The Teenage Mutant Ninja Turtles are coming back to theaters this June and the early reviews of the film are in. While some critics weren’t in favor of the film, it appears that the sequel is getting a much better reception compared to the first film.
Most of the problems that can be found within the film are related to similar issues that the first movie had, with story writing and under used villains.
The following is a compilation of some of the early reviews.

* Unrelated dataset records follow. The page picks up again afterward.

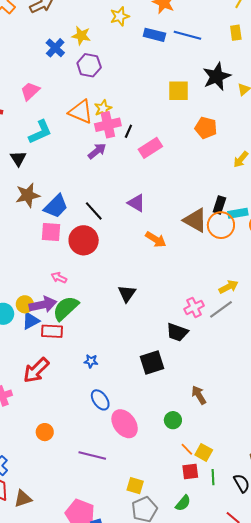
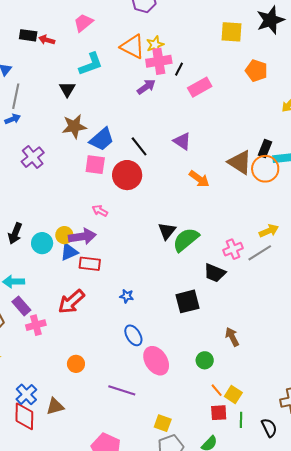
green semicircle: (66, 308) -> (186, 240), moved
brown triangle: (23, 499) -> (55, 406), moved

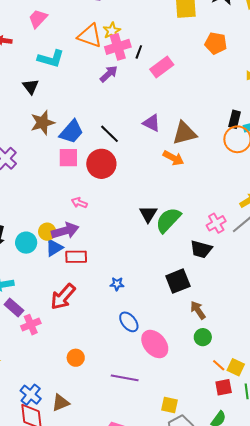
cyan L-shape: (91, 64) -> (51, 59), turned 44
brown triangle: (240, 162) -> (184, 133), moved, turned -40
brown arrow: (232, 337) -> (198, 310), moved

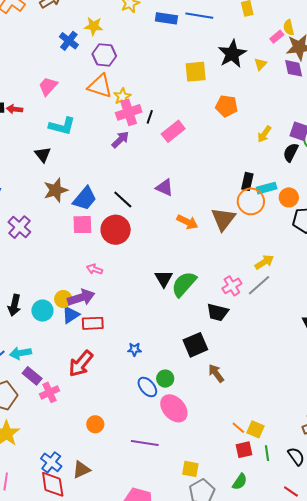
orange triangle: (90, 36) -> (100, 86), moved
brown triangle: (184, 133) -> (223, 219), moved, turned -36
green circle: (203, 337) -> (165, 379), moved

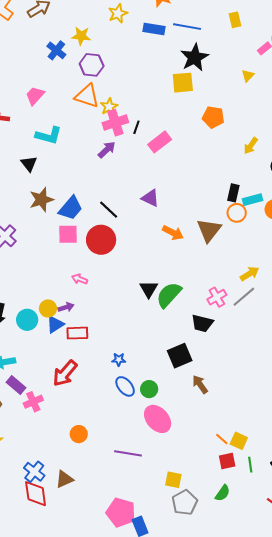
black star: (232, 54) -> (194, 57), moved
orange circle: (251, 201) -> (237, 213), size x0.7
purple arrow: (81, 298) -> (66, 307), size x0.6
blue ellipse: (147, 387) -> (125, 386), moved

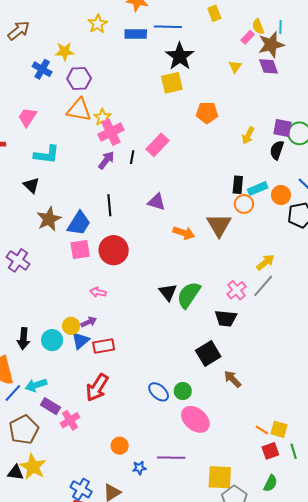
black line: (136, 127) -> (132, 157), moved
black line: (109, 210) -> (109, 205), moved, turned 50
blue star: (119, 360) -> (139, 468), moved
yellow square: (173, 480) -> (220, 477), size x1.5

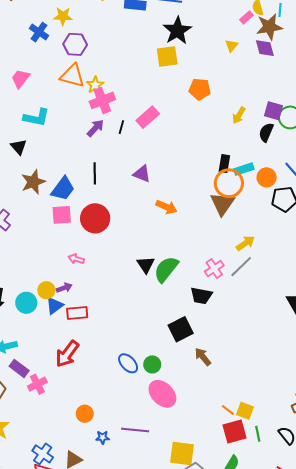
orange circle: (244, 204) -> (229, 183), size x1.5
brown triangle: (219, 225) -> (222, 204), moved
red square: (270, 451) -> (235, 432), size x1.4

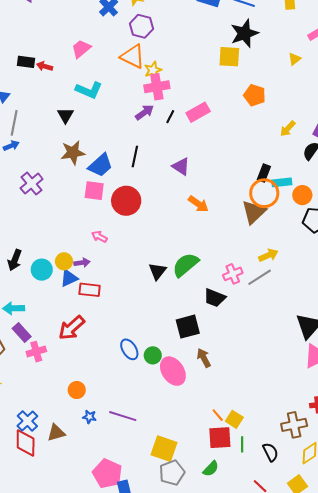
black triangle: (146, 265) -> (157, 271), moved
pink ellipse: (162, 394) -> (173, 371), moved

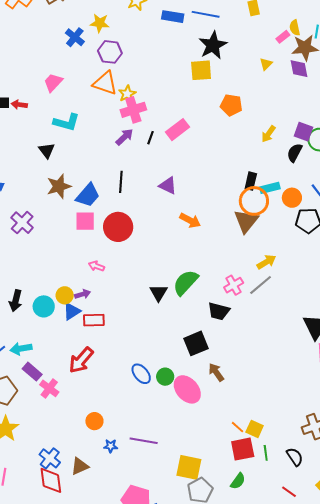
pink cross: (36, 352) -> (49, 388), turned -30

There are also a few story problems. Let me be clear; the issues with story in Teenage Mutant Ninja Turtles: Out Of The Shadows are nowhere near as severe as those in Teenage Mutant Ninja Turtles (2014). However, perhaps owing to the number of characters that needed to be set up, there’s a charging, chaotic feel to the first half an hour, as we zip from event to event. Even after this, it just doesn’t quite hang together. It’s a bit stop-start, moving from one sequence to the next without building any momentum until the last half an hour or so. It feels a bit odd giving this film the same star rating that I gave the first (a rating I stand by), as it is miles better. I do think it’s a three star film, but it’s a three star film that I kind of love. This is why star ratings are rubbish. Teenage Mutant Ninja Turtles: Out Of The Shadows is a big, fun summer blockbuster, and one that Turtles fans are likely to get a massive kick out of. [***] –Den of Geek
Within the first ten minutes of TMNT: Out of the Shadows, as you’re watching Megan Fox’s dead-eyed April O’Neil don a disguise that just happens to be a skintight Japanese schoolgirl outfit, it’s obvious that this is something much more cynical than a family movie. Even setting aside the camera’s leery male gaze, everything about the film feels half-hearted, from its paint-by-numbers plot to its disengaged cast to its occasional stabs at emotional stakes. A heightened sense of humour probably makes Out of the Shadows a slight improvement on its po-faced predecessor, but it’s a loud, bright, brainless mess whose greatest asset is its snappy 112-minute running time.-Digital Spy
The movie might be more enjoyable if it took more pleasure in its core silliness. This, though, because it’s the era of introspective superheroes, has to have some grit under its shell. The ’80s wide-eyed cartoons and the squishy ’90s animatronics are succeeded by slick, beefy mo-cap. The turtles are now swollen, mouldy-looking things, like the result of leaving the cast of The Expendables somewhere damp. They scowl and growl more than they joke. They have daddy issues. They have maybe two good gags.-Empire
OOTS is assembled with consummate slickness, nominal director Dave Green – following up 2014’s semi-heartfelt Earth to Echo – approving many of the right effects shots. Yet only Bay could conceive of blowing this much time and cash on identifying the exact spot at which zesty, subversive trash (as the Turtles might once have been) sours into ugly, empty junk, assembled solely to school our young in brute market forces and indiscriminate consumption. Our former heroes in a halfshell have become hulking, cold-bloodied bullies, demanding our pocket money and offering nothing in return – save a joyless, two-hour noogie such as this.-The Guardian
Teenage Mutant Ninja Turtles: Out of the Shadows opens everywhere on June 3rd. Dave Green directed the film, with a screenplay from Josh Appelbaum & André Nemec, with producers Michael Bay, Brad Fuller, Andrew Form, Galen Walker and Scott Mednick attached on the project.